The article is a criticism of Keynesian thinking. On the one hand this might be dismissed as a bit of rhetoric against an Anglo-Saxon economic philiosophy that has some traction in many parts of the world, but I think it hits the nail on the head.
What is missing is a further explanation of the nature of the crisis and more realistic outcomes. If I had to sum it up, it would be the erosion of the West's competitive economic advantage and the consequent drop in living standards. This is essentially no different from and old and tired business whose margins have been eroded. The solution for the business is not to spend more and fund that spending by borrowing, but to cut its costs and if necessary to cut pay and bonuses and change the terms on which it deals with its suppliers. Borrowing and spending leads to bankruptcy. Ask any Greek or Italian.
A pre-eminent conservative French economist blames the West’s imploding economy on long-accepted Keynesian policies of boosting consumption via public spending.
PARIS – It would have been only logical that the recent financial crisis and its current consequences radically challenge the prevailing ideas on economics. But it is fascinating to see to what extent people can stick to erroneous beliefs. The strange and enduring success of anti-capitalist ideas after the spectacular collapse of communist and socialist societies illustrates this tendency all too well!
The ideas inspired by Keynesian theories are dangerously dominant. Despite the fact that they give no coherent explanation for the appearance of crises, everybody defined their “policies to end the crisis” according to Keynes’ ideas. The main point is simple: if there is an economic crisis, if economic growth is weak and the unemployment rate high, the right thing to do is to increase the global demand, which implies in particular to increase public spending. Every government favors this method, since it enables them to justify any demagogic spending, any waste of money.
Nevertheless, in all areas of human activity, wisdom means understanding the causes of a phenomenon before implementing measures to solve it.

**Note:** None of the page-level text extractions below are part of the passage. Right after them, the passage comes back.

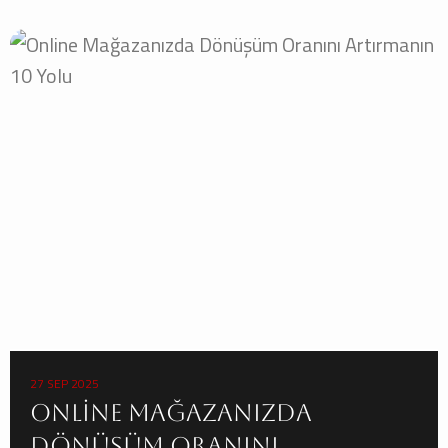
27 SEP 2025
Online Mağazanızda
Dönüşüm Oranını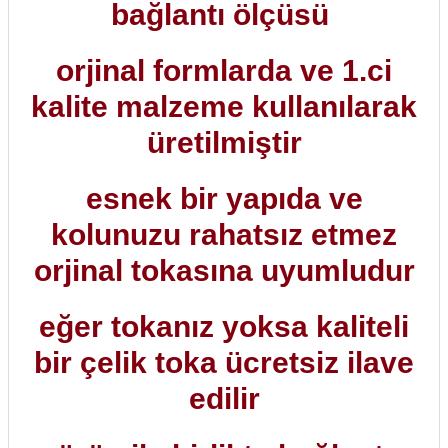
bağlantı ölçüsü
orjinal formlarda ve 1.ci
kalite malzeme kullanılarak
üretilmiştir
esnek bir yapıda ve
kolunuzu rahatsız etmez
orjinal tokasına uyumludur
eğer tokanız yoksa kaliteli
bir çelik toka ücretsiz ilave
edilir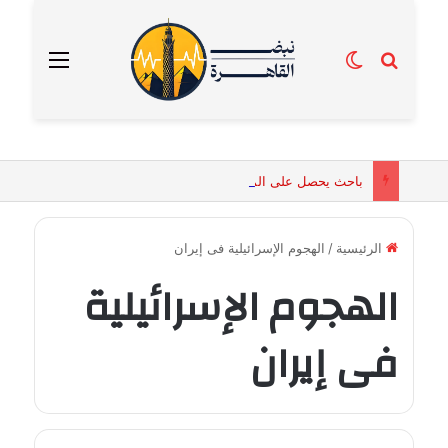
بحث عن
الوضع المظلم
القائمة
باحث يحصل على الماجستير برسالة تكشف التفسيرات البيولوجية للكائنات الحية المقدسة في مصر القديمة
الرئيسية
/
الهجوم الإسرائيلية فى إيران
الهجوم الإسرائيلية
فى إيران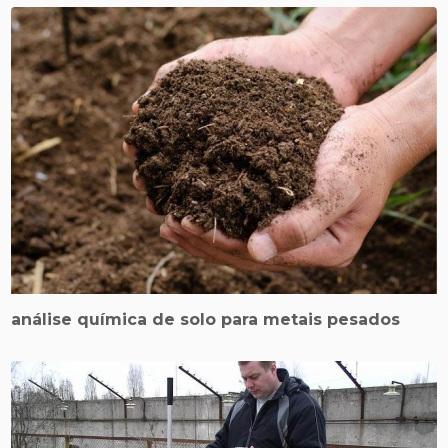
análise química de solo para metais pesados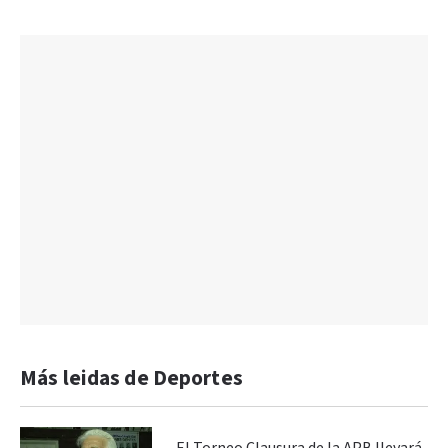
Más leidas de Deportes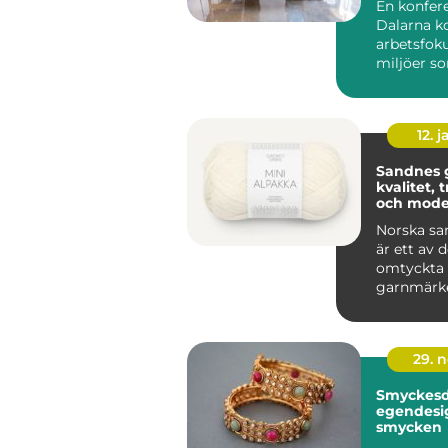
En konfere
Dalarna k
arbetsfok
miljöer so
människor 
12. j
Sandnes 
kvalitet, 
och mode
stickgläd
Norska sa
är ett av 
omtyckta
garnmärk
nordiska s
Kombin...
29. 
Smyckesde
egendesi
smycken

In our case, the economic and financial crisis was absolutely not the consequence of a lack of demand, but, on the contrary, of an excess of monetary credit and an excess of spending (for example, on real estate.)
A strange incoherence
Moreover, the very idea of increasing ex nihilo the global demand is an absurd idea: if a government spends more, it must find a way to finance it. Public spending always corresponds to a transfer of demand (at the expense of the taxpayers if it is financed by taxes, at the expense of the economy if it is financed by loans) and never to a net growth of demand. We should not be surprised if such a policy doesn’t bear fruits, as the American example shows: the public deficit of more than 13 percent of GDP did not prevent low economic growth and a high unemployment rate, while seriously disturbing the financial markets.
Keynesian thinking habits lead to a strange incoherence. Indeed, on the one hand, we recommend re-boosting consumption – which implies reducing savings – and on the other hand, we pretend to stimulate the economic activity and the investment by policies of monetary growth and low interest rates. But it is that kind of policy that caused the financial crisis in the first place, creating the illusion of important financing means thanks to purely artificial monetary credit, as we strive to reduce savings.
We should do exactly the opposite: cut out all obstacles – especially fiscal, which eliminate the incentive to save – and prevent any monetary growth which can only provide illusions and instability. That’s why it is dangerous to ask the European Central Bank to not only reduce inflation but also encourage growth. Like any central bank, it is quite unable to do so with success. The best thing to ask for would be to stop any monetary creation.
It is high time that we completely change the configuration of economic policy. It has consisted until now in creating massive public deficits and strong monetary growth. We should, on the contrary, drastically reduce public spending and tax burdens in order to encourage mass production, prevent any increase in money supply and incite people to save money within the framework of a major tax reform. The revolution we need now is first and foremost an intellectual one.